リズが都の要望に応えて即席空中ブランコ、空中アクロバットを気の済むまで行ってくれたため、にっこにこ笑顔の都は思い出したようにそう聞いた。


「精霊はね、色々な種類があるんだよ。

まず、微精霊。これは空中をふわふわ漂ってたりとか、森の中とか、探せば多分どこにでもいる。具体的にこれは何なのか?っていうのは分かっていなくて、何らかのエネルギーの集合体であるとか、虫けら程度の知能を偶然手に入れた清らかな空気だとか、物に宿った念であるとか、精霊界から漏れたほこりだとか……色々言われてる。まあ、よく分かってないんだよ」


「微精霊に知能があるの?」


「そこも諸説ありだよ。精霊たちは、精霊術に適性のある“精霊に近いもの”に引き付けられていくっていう話はしたでしょ?この引き付けられるっていうのが、知能があるから分かるのか、それとも磁石みたいにソレに意思はないのか…」


「よく分かってないんだね。それで?」


「次に精霊って呼ばれるものだね。これは総括した方の精霊じゃなくて、精霊の中の一つの名称である精霊……ややこしいな。こっちには意識はあるだろうって思われてる。悪い子でいると、寝ている時に精霊にどんぐりの実を枕元に置いていかれるよ、とかいう言い伝えもあるぐらいだし。いたずら好きだって言われることもあるけど、そこらへんは分からない。“精霊に近いもの”には友好的だってされるね。これにも理由があるんだけど、一旦これは後ね」


「うんうん」


「次に、何らかの異常変化があった精霊。これはさっき話したばっかりの精霊に一括りにされることもあるね。普通、マナは魔法になったり魔法陣を通すまでは、まっさらな何の変哲もないものなんだけど、精霊と結びつくことで変になったりする。その結果として、炎の精霊だとか、水の精霊とかが生まれる。精霊術師はこれらの精霊を使って精霊術を行うんだよ。この精霊の持つマナを、別の物やら生き物やらに付属させる」


「あ、頭がいっぱいになってきた…!ストップ!」


「あっ、ごめん!……しばらく誰とも喋ってなかったせいで、何かこう、すっごく喋りたくなってしまって…?あとミヤコが何も知らないから、逆に、何て言うんだろう、物知り風に見せたくて……?教えたくて……?んんん???」


ストップされて、逆に頭がこんがらがってしまったリズと、色々な話を詰め込まれた都は、頭から湯気が出そうな程である。

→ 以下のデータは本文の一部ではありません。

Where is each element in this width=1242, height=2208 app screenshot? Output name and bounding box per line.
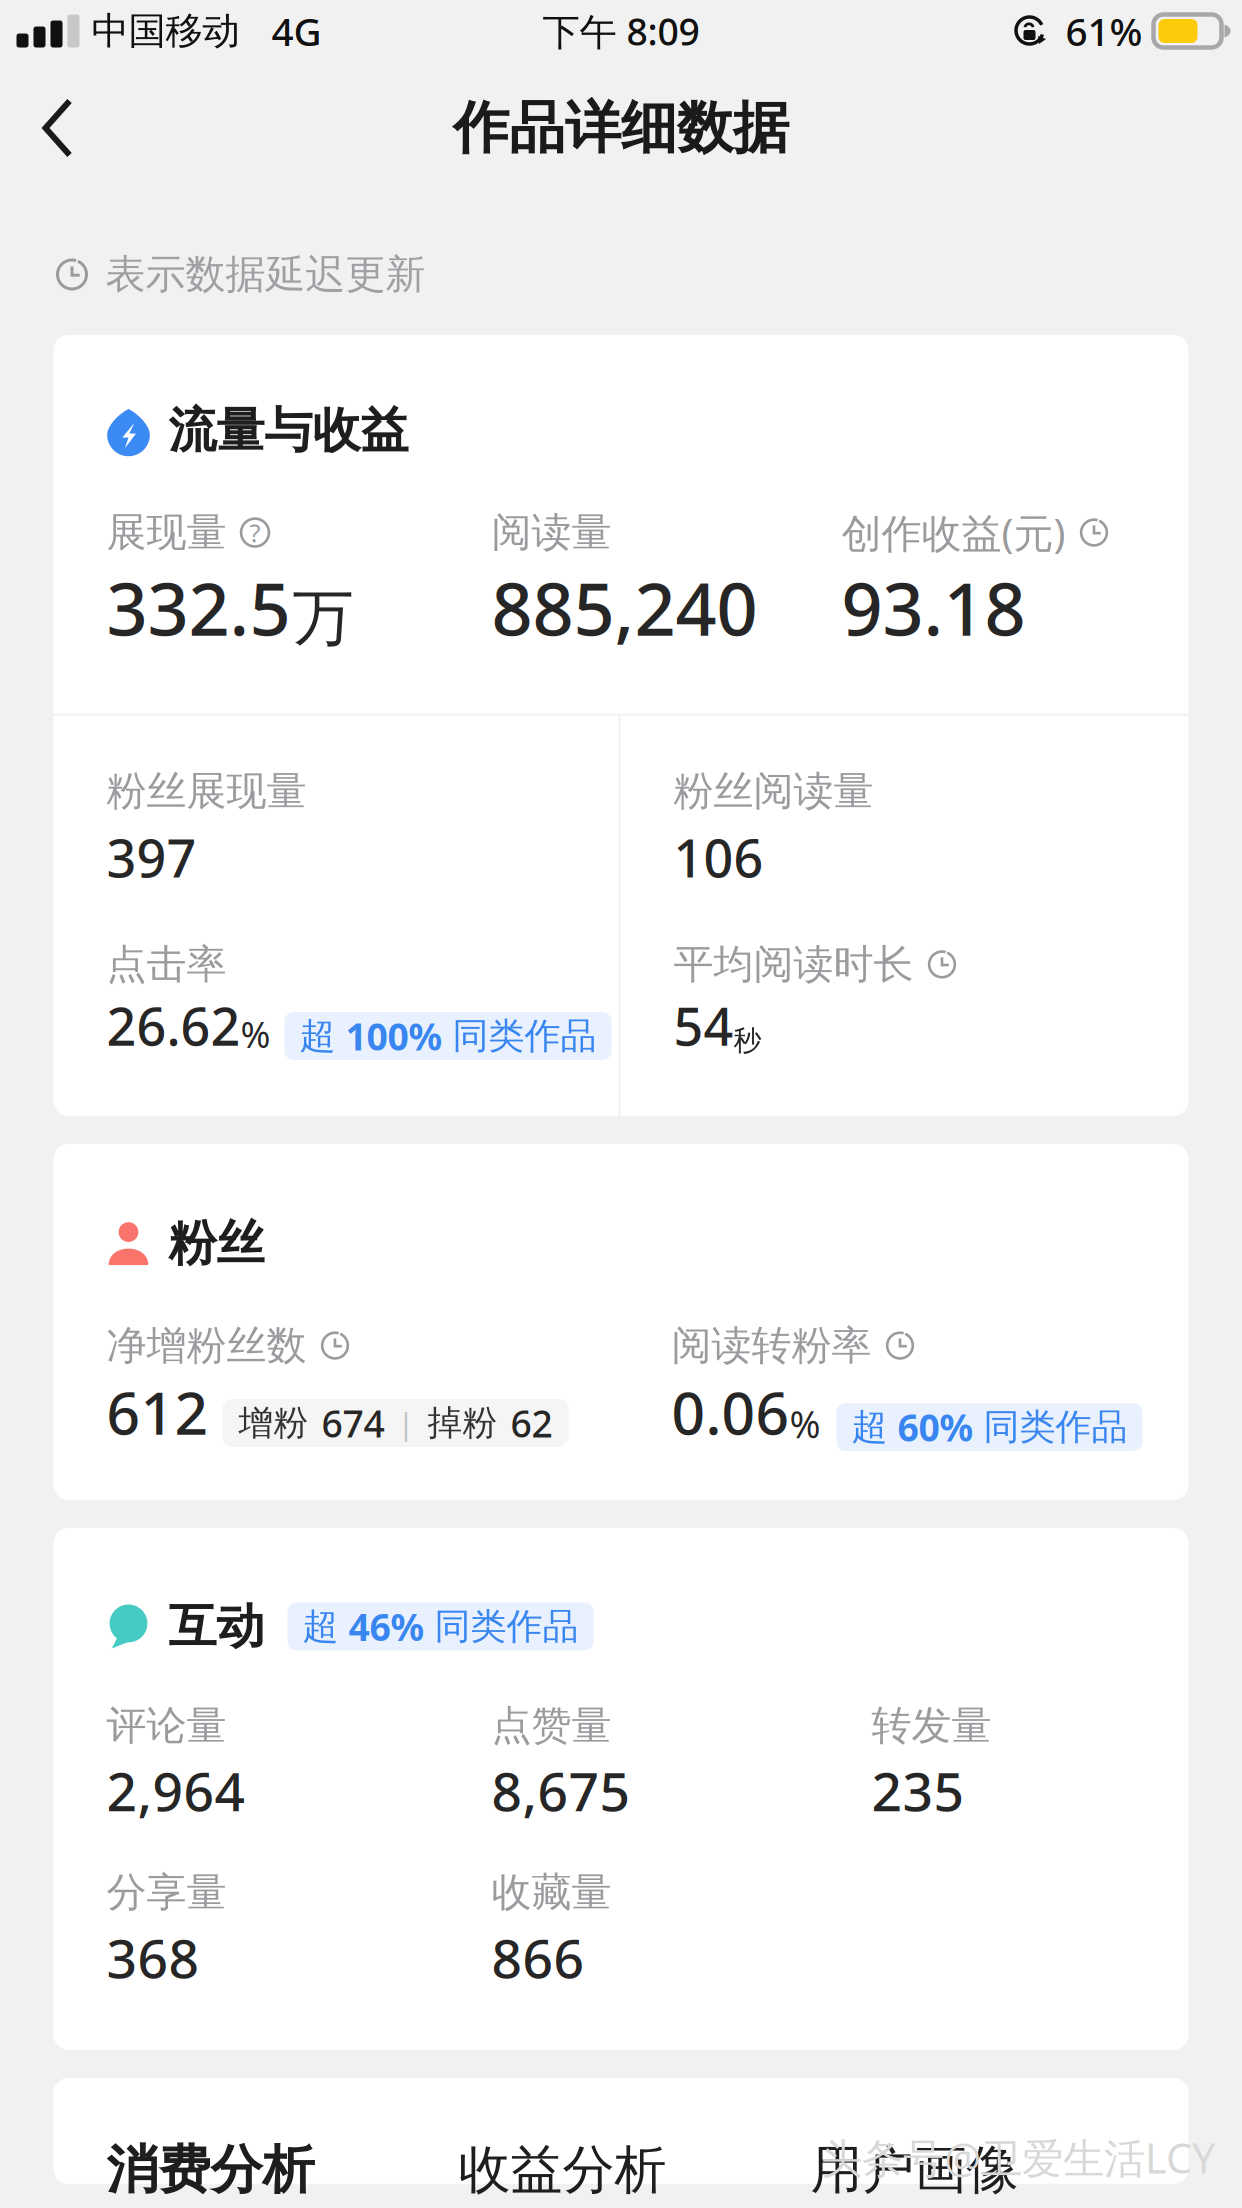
staticText: 46% (348, 1602, 424, 1651)
staticText: 用户画像 (810, 2138, 1018, 2202)
staticText: % (240, 1010, 270, 1058)
staticText: 62 (510, 1398, 552, 1448)
staticText: 收益分析 (458, 2138, 666, 2202)
staticText: 612 (106, 1373, 208, 1451)
staticText: 60% (898, 1402, 974, 1452)
button[interactable]: 消费分析 (106, 2104, 458, 2208)
staticText: 同类作品 (452, 1014, 596, 1058)
staticText: 866 (492, 1922, 584, 1993)
staticText: 展现量 (106, 508, 226, 557)
staticText: 消费分析 (106, 2138, 314, 2202)
staticText: 397 (106, 823, 196, 892)
staticText: 61% (1066, 5, 1142, 57)
staticText: 0.06 (672, 1373, 790, 1451)
staticText: 超 (300, 1014, 336, 1058)
staticText: 106 (674, 823, 764, 892)
staticText: % (790, 1399, 820, 1449)
staticText: 粉丝 (168, 1214, 264, 1273)
staticText: 万 (292, 580, 354, 656)
staticText: 93.18 (842, 560, 1026, 656)
staticText: 4G (272, 5, 322, 57)
staticText: 100% (346, 1011, 442, 1061)
staticText: 2,964 (106, 1755, 246, 1826)
staticText: 674 (322, 1398, 384, 1448)
staticText: 阅读转粉率 (672, 1321, 872, 1370)
staticText: 阅读量 (492, 508, 612, 557)
staticText: 净增粉丝数 (106, 1321, 306, 1370)
staticText: ? (250, 516, 260, 549)
staticText: 互动 (168, 1597, 264, 1656)
staticText: 8,675 (492, 1755, 630, 1826)
staticText: 增粉 (238, 1402, 308, 1444)
staticText: 粉丝展现量 (106, 767, 306, 816)
staticText: 秒 (734, 1024, 762, 1058)
staticText: 同类作品 (434, 1604, 578, 1649)
staticText: 54 (674, 991, 734, 1060)
staticText: 中国移动 (92, 8, 240, 54)
staticText: 超 (852, 1405, 888, 1449)
staticText: 26.62 (106, 991, 240, 1060)
staticText: 收藏量 (492, 1868, 612, 1917)
staticText: 头条号@卫爱生活LCY (821, 2130, 1215, 2185)
button[interactable]: 收益分析 (458, 2104, 810, 2208)
staticText: 下午 8:09 (542, 6, 700, 56)
button[interactable]: 用户画像 (810, 2104, 1018, 2208)
staticText: 分享量 (106, 1868, 226, 1917)
staticText: 转发量 (872, 1701, 992, 1750)
staticText: 368 (106, 1922, 200, 1993)
staticText: 掉粉 (428, 1402, 498, 1444)
staticText: 作品详细数据 (453, 94, 789, 162)
staticText: 同类作品 (984, 1405, 1128, 1449)
staticText: 点击率 (106, 940, 226, 989)
staticText: 点赞量 (492, 1701, 612, 1750)
staticText: 332.5 (106, 560, 290, 656)
staticText: 评论量 (106, 1701, 226, 1750)
staticText: 创作收益(元) (842, 506, 1066, 559)
staticText: 885,240 (492, 560, 758, 656)
staticText: 粉丝阅读量 (674, 767, 874, 816)
staticText: 表示数据延迟更新 (106, 250, 426, 299)
staticText: 流量与收益 (168, 401, 408, 460)
button[interactable]: Back (0, 81, 108, 175)
staticText: | (398, 1403, 414, 1443)
staticText: 超 (302, 1604, 338, 1649)
staticText: 平均阅读时长 (674, 940, 914, 989)
staticText: 235 (872, 1755, 964, 1826)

「説明聞くのは楽しいんだけど、情報が多すぎて追えなくなってきた!」


「うわぁぁぁぁぁご先祖さまみたいにはならないって決めてたのにぃぃぃぃ!!」


あっけらかんとそう言いきった都に、何やら思うところがあったらしいリズが真上を見て叫んでいる。

空中でなければのたうち回っていたであろうその叫びに、都の好奇心は膨れて「ご先祖さまって!?」と聞くが、「ごめん今は無理…アレと一緒だなんて…」とリズに拒否されていた。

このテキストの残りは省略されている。